The 2016 presidential campaign confirms what Marx wrote: “all the events and personalities of great importance in world history occur, as it were, twice… the first time as tragedy, the second as farce.” Karl, not Groucho, Marx.

We enter the realm of farce. It’s the economy, Stupid!

We are experiencing a reprise of the political paralysis of the 1970s, stagnation replacing stagflation. Jimmy Carter tackled the malaise in widely noted speech on July 15, 1979. This was later derided as his great MEOW (“Moral Equivalent Of War”):

The threat is nearly invisible in ordinary ways. It is a crisis of confidence. It is a crisis that strikes at the very heart and soul and spirit of our national will. We can see this crisis in the growing doubt about the meaning of our own lives and in the loss of a unity of purpose for our nation.

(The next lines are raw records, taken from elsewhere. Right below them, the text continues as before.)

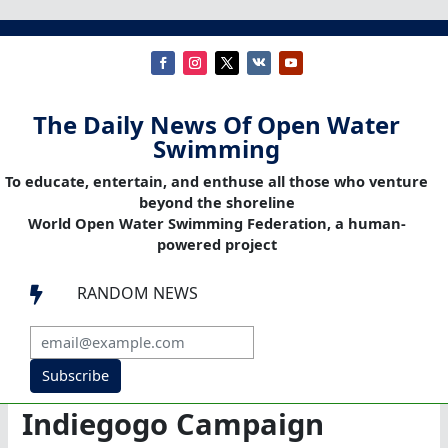
The Daily News Of Open Water
Swimming
To educate, entertain, and enthuse all those who venture
beyond the shoreline
World Open Water Swimming Federation, a human-
powered project
RANDOM NEWS

Subscribe
Indiegogo Campaign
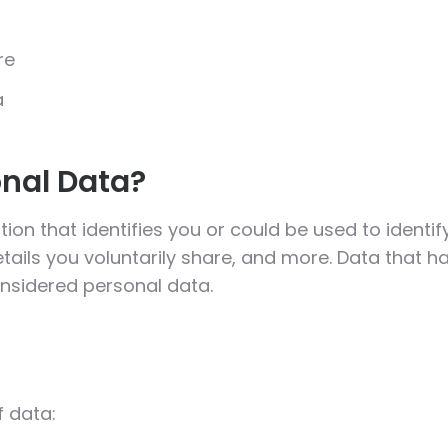
re
a
nal Data?
ion that identifies you or could be used to identif
tails you voluntarily share, and more. Data that
considered personal data.
f data:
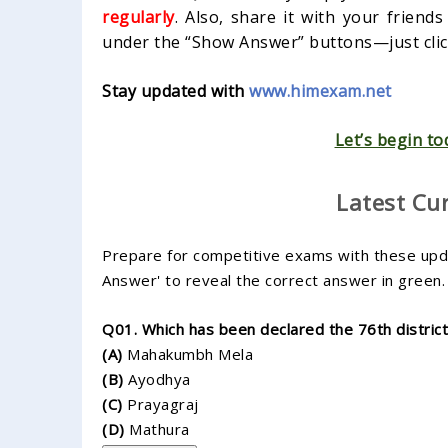
regularly
. Also, share it with your friend
under the “Show Answer” buttons—just click
Stay updated with
www.himexam.net
Let’s begin to
Latest Cu
Prepare for competitive exams with these updat
Answer' to reveal the correct answer in green.
Q01. Which has been declared the 76th distric
(A)
Mahakumbh Mela
(B)
Ayodhya
(C)
Prayagraj
(D)
Mathura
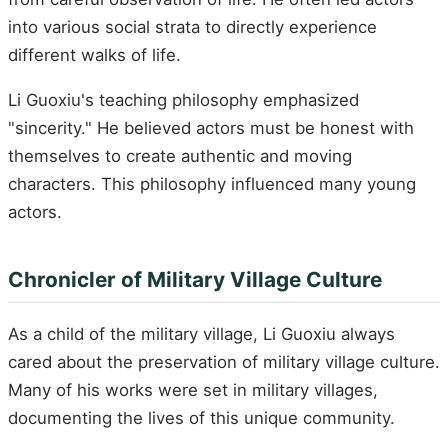
into various social strata to directly experience
different walks of life.
Li Guoxiu's teaching philosophy emphasized
"sincerity." He believed actors must be honest with
themselves to create authentic and moving
characters. This philosophy influenced many young
actors.
Chronicler of Military Village Culture
As a child of the military village, Li Guoxiu always
cared about the preservation of military village culture.
Many of his works were set in military villages,
documenting the lives of this unique community.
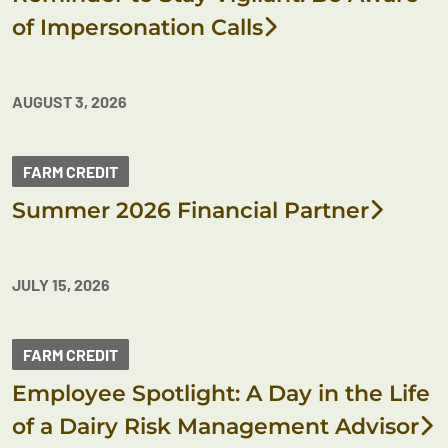
of Impersonation Calls
AUGUST 3, 2026
FARM CREDIT
Summer 2026 Financial Partner
JULY 15, 2026
FARM CREDIT
Employee Spotlight: A Day in the Life
of a Dairy Risk Management Advisor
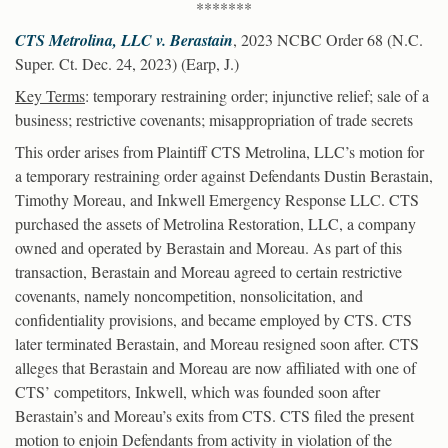
*******
CTS Metrolina, LLC v. Berastain
, 2023 NCBC Order 68 (N.C.
Super. Ct. Dec. 24, 2023) (Earp, J.)
Key Terms
: temporary restraining order; injunctive relief; sale of a
business; restrictive covenants; misappropriation of trade secrets
This order arises from Plaintiff CTS Metrolina, LLC’s motion for
a temporary restraining order against Defendants Dustin Berastain,
Timothy Moreau, and Inkwell Emergency Response LLC. CTS
purchased the assets of Metrolina Restoration, LLC, a company
owned and operated by Berastain and Moreau. As part of this
transaction, Berastain and Moreau agreed to certain restrictive
covenants, namely noncompetition, nonsolicitation, and
confidentiality provisions, and became employed by CTS. CTS
later terminated Berastain, and Moreau resigned soon after. CTS
alleges that Berastain and Moreau are now affiliated with one of
CTS’ competitors, Inkwell, which was founded soon after
Berastain’s and Moreau’s exits from CTS. CTS filed the present
motion to enjoin Defendants from activity in violation of the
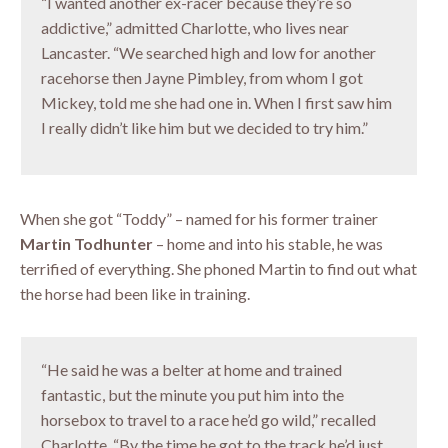
“I wanted another ex-racer because they’re so
addictive,” admitted Charlotte, who lives near
Lancaster. “We searched high and low for another
racehorse then Jayne Pimbley, from whom I got
Mickey, told me she had one in. When I first saw him
I really didn’t like him but we decided to try him.”
When she got “Toddy” – named for his former trainer
Martin Todhunter
– home and into his stable, he was
terrified of everything. She phoned Martin to find out what
the horse had been like in training.
“He said he was a belter at home and trained
fantastic, but the minute you put him into the
horsebox to travel to a race he’d go wild,” recalled
Charlotte. “By the time he got to the track he’d just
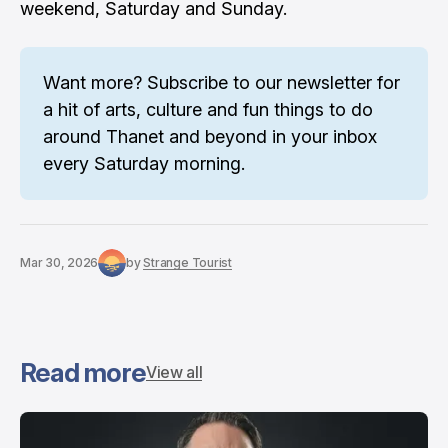
weekend, Saturday and Sunday.
Want more? 
Subscribe to our newsletter
 for 
a hit of arts, culture and fun things to do 
around Thanet and beyond in your inbox 
every Saturday morning.
Mar 30, 2026
by
Strange Tourist
Read more
View all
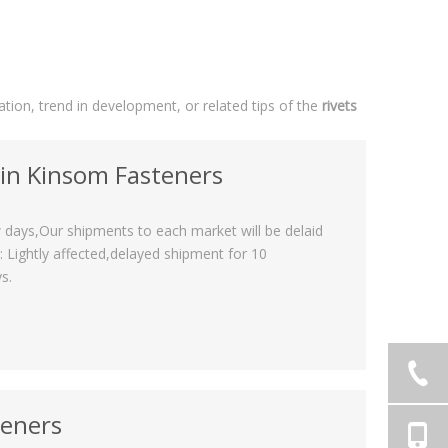
uation, trend in development, or related tips of the
rivets
 in Kinsom Fasteners
 days,Our shipments to each market will be delaid
Lightly affected,delayed shipment for 10
s.
teners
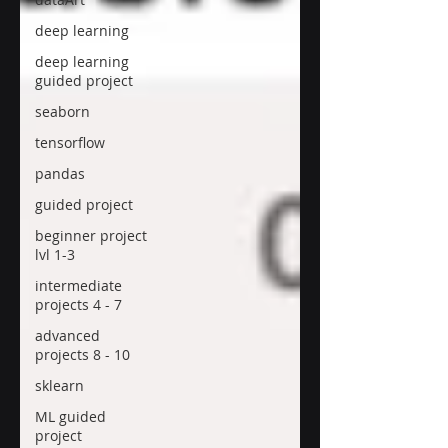
deep learning
deep learning
guided project
seaborn
tensorflow
pandas
guided project
beginner project
lvl 1-3
intermediate
projects 4 - 7
advanced
projects 8 - 10
sklearn
ML guided
project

The erosion of our confidence in the future is threatening to destroy the social and the political fabric of America.

The confidence that we have always had as a people is not simply some romantic dream or a proverb in a dusty book that we read just on the Fourth of July.

The symptoms of this crisis of the American spirit are all around us. For the first time in the history of our country a majority of our people believe that the next five years will be worse than the past five years.